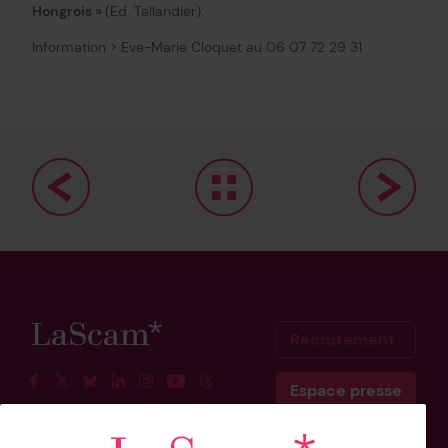
Hongrois »
(Ed. Tallandier).
Information > Eve-Marie Cloquet au 06 07 72 29 31
Recrutement
Espace presse
Facebook
Twitter
BlueSky
Linkedin
Instagram
Youtube
Threads
Scam Belgique
Scam Canada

* _PROBLEM_
Return, please, every line from the one that contains "Recrutement" through the final line of the listing, exactly, and no others.

* _RESPONSE TO THE EXERCISE_
Recrutement
Espace presse
Facebook
Twitter
BlueSky
Linkedin
Instagram
Youtube
Threads
Scam Belgique
Scam Canada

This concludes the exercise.